Task to carry out: Omit the pictures and retype only the lines from the one containing "insertUpdate" through the end of the listing, both ends included.

Data section:
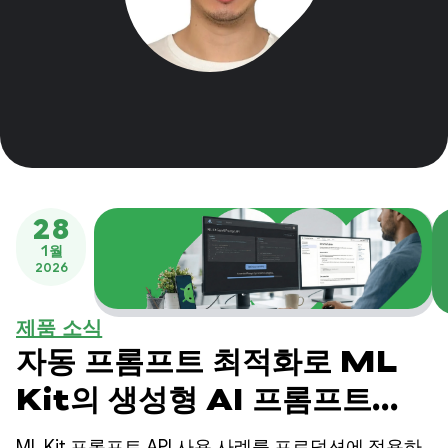
28
1월
2026
제품 소식
자동 프롬프트 최적화로 ML
Kit의 생성형 AI 프롬프트
API의 품질을 높이는 방법
ML Kit 프롬프트 API 사용 사례를 프로덕션에 적용하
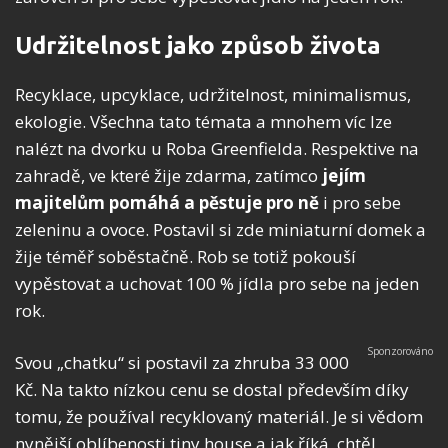
Udržitelnost jako způsob života
Recyklace, upcyklace, udržitelnost, minimalismus,
ekologie. Všechna tato témata a mnohem víc lze
nalézt na dvorku u Roba Greenfielda. Respektive na
zahradě, ve které žije zdarma, zatímco
jejím
majitelům pomáhá a pěstuje pro ně
i pro sebe
zeleninu a ovoce. Postavil si zde miniaturní domek a
žije téměř soběstačně. Rob se totiž pokouší
vypěstovat a uchovat 100 % jídla pro sebe na jeden
rok.
Svou „chatku“ si postavil za zhruba 33 000
Kč. Na takto nízkou cenu se dostal především díky
tomu, že používal recyklovaný materiál. Je si vědom
nynější oblíbenosti tiny house a jak říká, chtěl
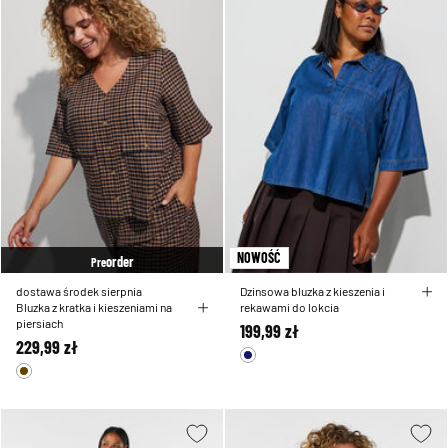
NOWOŚĆ
order
Pre
dostawa środek sierpnia
Dzinsowa bluzka z kieszenia i
Bluzka z kratka i kieszeniami na
rekawami do lokcia
piersiach
199,99 zł
229,99 zł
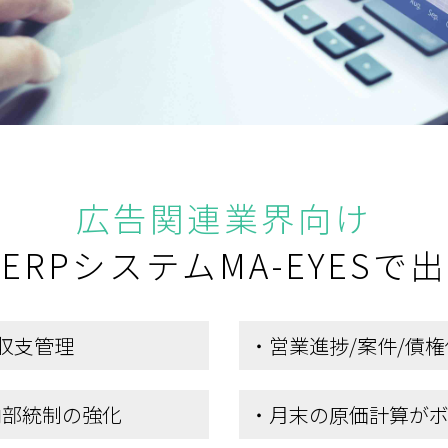
広告関連業界向け
ERPシステムMA-EYESで
収支管理
・営業進捗/案件/債
内部統制の強化
・月末の原価計算が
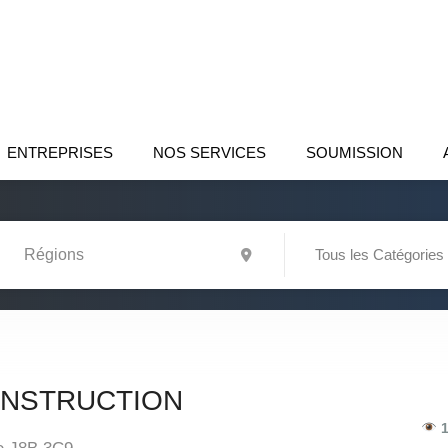
ENTREPRISES
NOS SERVICES
SOUMISSION
Tous les Catégories
ONSTRUCTION
1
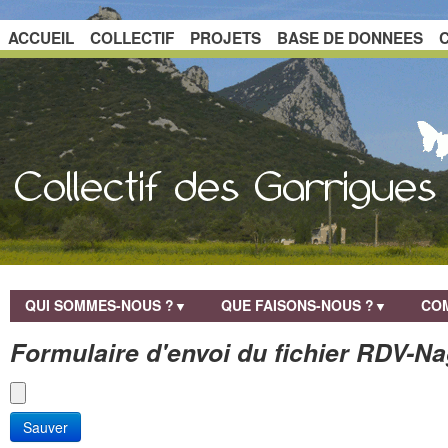
ACCUEIL
COLLECTIF
PROJETS
BASE DE DONNEES
QUI SOMMES-NOUS ?
QUE FAISONS-NOUS ?
COM
▼
▼
Formulaire d'envoi du fichier RDV-N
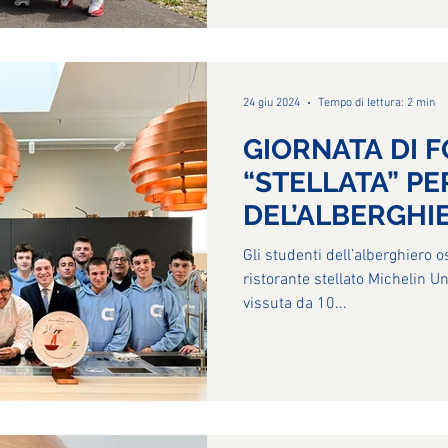
24 giu 2024
Tempo di lettura: 2 min
GIORNATA DI FORMAZIONE
“STELLATA” PER I RAGAZZI
DEL’ALBERGHI
CASARGO
Gli studenti dell’alberghiero o
ristorante stellato Michelin 
vissuta da 10...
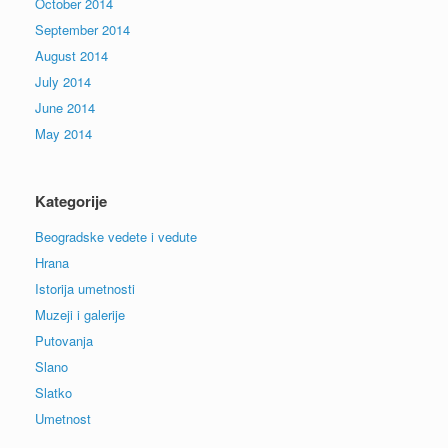
October 2014
September 2014
August 2014
July 2014
June 2014
May 2014
Kategorije
Beogradske vedete i vedute
Hrana
Istorija umetnosti
Muzeji i galerije
Putovanja
Slano
Slatko
Umetnost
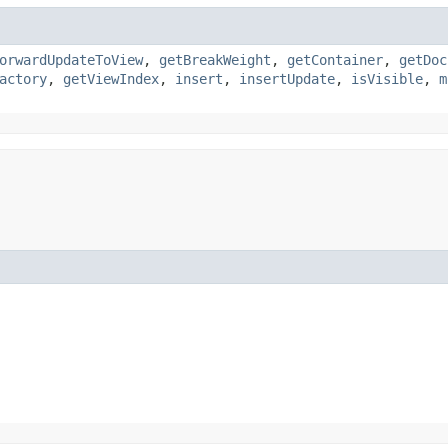
orwardUpdateToView
,
getBreakWeight
,
getContainer
,
getDoc
actory
,
getViewIndex
,
insert
,
insertUpdate
,
isVisible
,
m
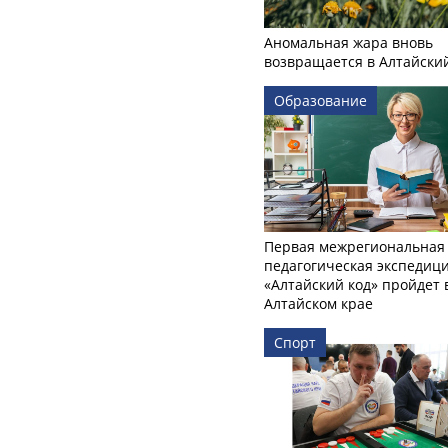
Аномальная жара вновь
возвращается в Алтайски
Образование
Первая межрегиональная
педагогическая экспедиц
«Алтайский код» пройдет 
Алтайском крае
Спорт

Output of the task:
insertUpdate
,
isVisible
,
m
Аномальная жара вновь
возвращается в Алтайски
Образование
Первая межрегиональная
педагогическая экспедиц
«Алтайский код» пройдет 
Алтайском крае
Спорт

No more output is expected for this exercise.